Selon une étude d’évaluation menée par Kelley Kilpatrick, chercheuse à l’Université McGill, et son équipe, lorsque les aidants ont accès à des services de répit, les patients ont 2,7 fois plus de chances de pouvoir rester à la maison jusqu’à leur décès. Intitulé « Factors that support home deaths for patients receiving at-home palliative and end-of-life care: a sequential mixed-methods explanatory study », l’article a été publié dans BMC Palliative Care.
Financée par le ministère de la Santé et des Services sociaux (MSSS) du Québec dans le cadre de son Plan d’action 2020-2025 pour un accès équitable à des soins palliatifs et de fin de vie (SPFV) de qualité, l’étude se penche sur les facteurs déterminants pour les patients qui souhaitent mourir à la maison ainsi que leurs aidants.
L’étude en bref
L’équipe de recherche a analysé plus de 5 900 dossiers administratifs (de 2015 à 2024) et mené 73 entretiens semi-structurés avec des patients recevant des soins de fin de vie, des aidants, des prestataires de services et des décideurs. La patientèle rencontrée comptait presque le même nombre de femmes et d’hommes, et l’âge moyen était de 78 ans. Un peu plus de 25 % des patients vivaient seuls, et près de 30 % sont décédés à domicile.

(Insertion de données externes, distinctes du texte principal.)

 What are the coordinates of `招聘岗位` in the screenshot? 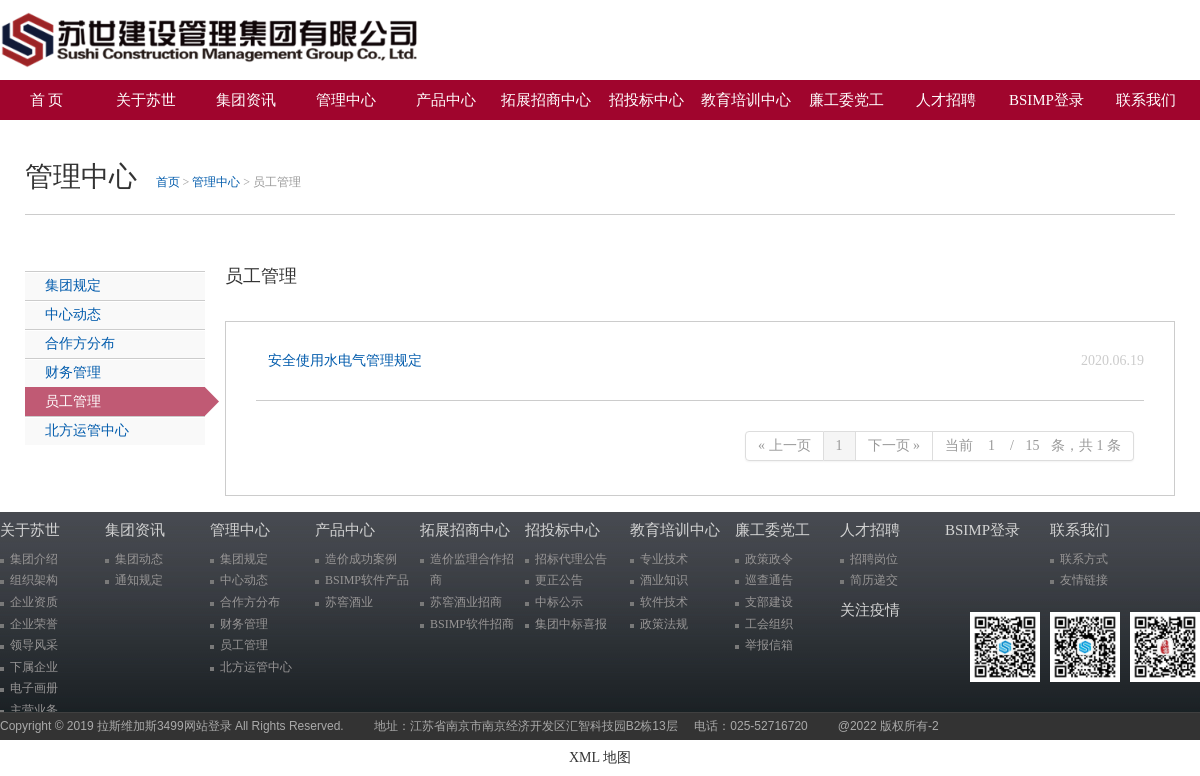 It's located at (874, 559).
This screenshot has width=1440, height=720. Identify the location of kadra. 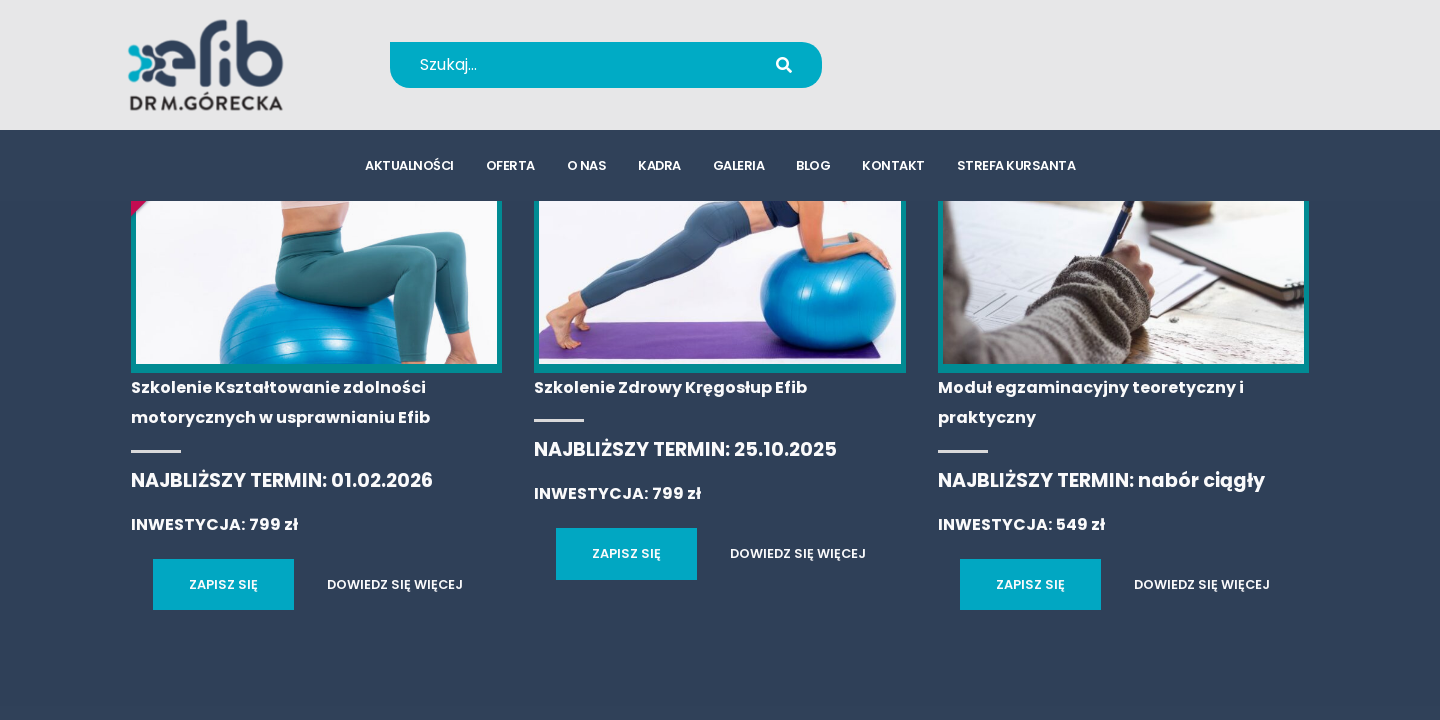 (659, 165).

Facteurs favorisant un maintien à domicile jusqu’à la fin
Les entretiens avec les patients et les aidants ont mis en évidence l’importance d’une bonne communication et d’une intervention rapide. Pour illustrer le soutien apporté par une infirmière praticienne, un aidant a déclaré : « Elle nous a même donné son numéro de cellulaire; je pouvais ainsi lui envoyer un texto et elle nous appelait dans les cinq minutes. Dès qu’il y avait un problème, elle était là pour nous guider dans le système santé, ce qui n’est pas simple. »
Les personnes qui ont besoin de soins palliatifs à domicile doivent pouvoir compter sur des personnes qui respecteront leurs souhaits et leur fourniront rapidement des services essentiels bienveillants tels que des soins infirmiers, des soins d’hygiène et des soins palliatifs.
L’équipe a conclu que le ministère de la Santé pouvait atteindre son objectif d’offrir un accès équitable à des soins palliatifs et de fin de vie de qualité partout au Québec :
- en investissant dans les services de répit pour les aidants;
- en renforçant la stabilité des équipes de soins à domicile;
- en uniformisant les services de soins palliatifs à domicile dans l’ensemble du réseau des CLSC;
- en mobilisant les infirmières praticiennes spécialisées pour la prise en charge des symptômes et de la douleur.
Bien que l’étude ait été menée dans un pays à revenu élevé, Kelley Kilpatrick estime que les conclusions sont applicables à d’autres régions du monde. « Une approche de soins palliatifs et de fin de vie à domicile qui répond aux besoins physiques, psychologiques, spirituels et sociaux des patients et de leurs aidants permet aux patients de rester plus longtemps à domicile et d’y finir leur vie si tel est leur désir. »
Kelley Kilpatrick est professeure adjointe et titulaire de la chaire Susan E. French en recherche infirmière et pratiques innovantes à l’École des sciences infirmières Ingram de l’Université McGill, et chercheuse au Centre de recherche de l’Hôpital Maisonneuve-Rosemont, qui fait partie du CIUSSS de l’Est-de-l’Île-de-Montréal.